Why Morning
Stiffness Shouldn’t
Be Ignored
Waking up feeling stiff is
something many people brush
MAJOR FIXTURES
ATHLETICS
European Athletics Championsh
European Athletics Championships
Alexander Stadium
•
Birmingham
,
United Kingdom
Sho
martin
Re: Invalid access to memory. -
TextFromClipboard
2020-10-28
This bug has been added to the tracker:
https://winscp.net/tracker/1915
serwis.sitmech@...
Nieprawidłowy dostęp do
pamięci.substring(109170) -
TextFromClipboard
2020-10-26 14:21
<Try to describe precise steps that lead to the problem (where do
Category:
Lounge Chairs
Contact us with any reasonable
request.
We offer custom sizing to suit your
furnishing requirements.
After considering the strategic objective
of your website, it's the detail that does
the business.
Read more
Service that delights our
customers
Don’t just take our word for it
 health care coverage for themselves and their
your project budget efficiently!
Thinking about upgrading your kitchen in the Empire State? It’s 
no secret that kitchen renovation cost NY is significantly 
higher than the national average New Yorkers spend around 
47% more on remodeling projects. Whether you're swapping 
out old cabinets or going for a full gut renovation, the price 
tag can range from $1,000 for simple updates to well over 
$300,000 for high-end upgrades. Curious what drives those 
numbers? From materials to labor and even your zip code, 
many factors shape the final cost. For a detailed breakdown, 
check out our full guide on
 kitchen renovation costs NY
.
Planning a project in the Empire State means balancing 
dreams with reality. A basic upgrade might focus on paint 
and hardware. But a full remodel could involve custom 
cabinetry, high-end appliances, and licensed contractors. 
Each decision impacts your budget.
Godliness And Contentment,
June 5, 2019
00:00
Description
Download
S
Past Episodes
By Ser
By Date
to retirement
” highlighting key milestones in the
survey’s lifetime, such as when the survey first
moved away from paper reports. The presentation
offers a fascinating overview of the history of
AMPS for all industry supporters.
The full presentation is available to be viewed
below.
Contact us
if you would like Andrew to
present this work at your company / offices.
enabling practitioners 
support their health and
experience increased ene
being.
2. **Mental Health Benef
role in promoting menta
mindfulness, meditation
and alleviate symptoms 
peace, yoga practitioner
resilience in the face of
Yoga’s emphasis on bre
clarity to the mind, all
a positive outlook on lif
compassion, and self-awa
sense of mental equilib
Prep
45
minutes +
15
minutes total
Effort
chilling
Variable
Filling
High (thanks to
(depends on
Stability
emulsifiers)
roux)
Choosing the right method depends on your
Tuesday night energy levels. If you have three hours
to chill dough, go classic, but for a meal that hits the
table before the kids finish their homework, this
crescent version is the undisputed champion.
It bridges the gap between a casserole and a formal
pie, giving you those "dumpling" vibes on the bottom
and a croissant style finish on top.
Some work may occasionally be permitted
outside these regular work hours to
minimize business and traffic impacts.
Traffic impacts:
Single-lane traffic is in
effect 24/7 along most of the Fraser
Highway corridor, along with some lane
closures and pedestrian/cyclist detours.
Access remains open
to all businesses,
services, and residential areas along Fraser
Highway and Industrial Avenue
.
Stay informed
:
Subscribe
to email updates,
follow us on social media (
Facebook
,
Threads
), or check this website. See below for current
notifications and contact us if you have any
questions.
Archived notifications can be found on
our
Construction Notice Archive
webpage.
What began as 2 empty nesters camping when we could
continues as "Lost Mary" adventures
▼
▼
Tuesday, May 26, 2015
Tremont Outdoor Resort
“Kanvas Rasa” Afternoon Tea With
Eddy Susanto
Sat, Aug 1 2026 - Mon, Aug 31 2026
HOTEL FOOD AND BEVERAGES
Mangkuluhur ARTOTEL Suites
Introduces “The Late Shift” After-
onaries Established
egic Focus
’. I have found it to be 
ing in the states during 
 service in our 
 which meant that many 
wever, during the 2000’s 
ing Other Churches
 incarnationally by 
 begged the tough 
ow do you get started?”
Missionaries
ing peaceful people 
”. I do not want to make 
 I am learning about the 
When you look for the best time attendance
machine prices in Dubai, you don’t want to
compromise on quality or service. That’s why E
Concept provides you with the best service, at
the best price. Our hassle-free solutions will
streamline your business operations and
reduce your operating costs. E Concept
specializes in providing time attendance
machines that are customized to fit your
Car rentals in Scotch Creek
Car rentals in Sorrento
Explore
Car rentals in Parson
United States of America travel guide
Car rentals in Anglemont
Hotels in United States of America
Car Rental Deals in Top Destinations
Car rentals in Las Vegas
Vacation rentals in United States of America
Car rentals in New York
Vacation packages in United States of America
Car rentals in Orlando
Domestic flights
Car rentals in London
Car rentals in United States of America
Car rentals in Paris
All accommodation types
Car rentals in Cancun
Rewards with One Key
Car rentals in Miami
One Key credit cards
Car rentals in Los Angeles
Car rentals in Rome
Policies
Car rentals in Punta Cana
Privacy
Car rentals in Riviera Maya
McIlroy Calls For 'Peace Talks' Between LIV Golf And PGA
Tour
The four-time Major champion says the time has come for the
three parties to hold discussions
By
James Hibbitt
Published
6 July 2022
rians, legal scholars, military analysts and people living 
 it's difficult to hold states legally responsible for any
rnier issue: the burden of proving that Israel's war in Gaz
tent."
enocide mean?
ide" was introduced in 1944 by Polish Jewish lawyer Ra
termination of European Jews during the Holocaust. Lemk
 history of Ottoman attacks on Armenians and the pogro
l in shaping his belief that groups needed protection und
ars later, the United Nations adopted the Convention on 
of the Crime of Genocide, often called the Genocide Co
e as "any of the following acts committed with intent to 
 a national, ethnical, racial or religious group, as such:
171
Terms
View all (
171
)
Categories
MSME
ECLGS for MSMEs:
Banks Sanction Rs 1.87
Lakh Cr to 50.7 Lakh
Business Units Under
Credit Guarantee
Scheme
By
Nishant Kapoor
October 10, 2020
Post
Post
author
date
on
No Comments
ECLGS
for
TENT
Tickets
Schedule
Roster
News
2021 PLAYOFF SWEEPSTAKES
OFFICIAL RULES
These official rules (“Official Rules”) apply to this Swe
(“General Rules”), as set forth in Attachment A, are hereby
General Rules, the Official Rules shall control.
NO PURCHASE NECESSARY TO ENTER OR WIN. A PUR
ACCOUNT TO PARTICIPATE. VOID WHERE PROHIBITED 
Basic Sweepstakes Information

## Directions
Transcribe verbatim. Cover the lines from the first line of the entries above to the line containing "cabinetry, high-end appliances, and", inclusive.

## Reply
Why Morning
Stiffness Shouldn’t
Be Ignored
Waking up feeling stiff is
something many people brush
MAJOR FIXTURES
ATHLETICS
European Athletics Championsh
European Athletics Championships
Alexander Stadium
•
Birmingham
,
United Kingdom
Sho
martin
Re: Invalid access to memory. -
TextFromClipboard
2020-10-28
This bug has been added to the tracker:
https://winscp.net/tracker/1915
serwis.sitmech@...
Nieprawidłowy dostęp do
pamięci.substring(109170) -
TextFromClipboard
2020-10-26 14:21
<Try to describe precise steps that lead to the problem (where do
Category:
Lounge Chairs
Contact us with any reasonable
request.
We offer custom sizing to suit your
furnishing requirements.
After considering the strategic objective
of your website, it's the detail that does
the business.
Read more
Service that delights our
customers
Don’t just take our word for it
 health care coverage for themselves and their
your project budget efficiently!
Thinking about upgrading your kitchen in the Empire State? It’s 
no secret that kitchen renovation cost NY is significantly 
higher than the national average New Yorkers spend around 
47% more on remodeling projects. Whether you're swapping 
out old cabinets or going for a full gut renovation, the price 
tag can range from $1,000 for simple updates to well over 
$300,000 for high-end upgrades. Curious what drives those 
numbers? From materials to labor and even your zip code, 
many factors shape the final cost. For a detailed breakdown, 
check out our full guide on
 kitchen renovation costs NY
.
Planning a project in the Empire State means balancing 
dreams with reality. A basic upgrade might focus on paint 
and hardware. But a full remodel could involve custom 
cabinetry, high-end appliances, and licensed contractors. 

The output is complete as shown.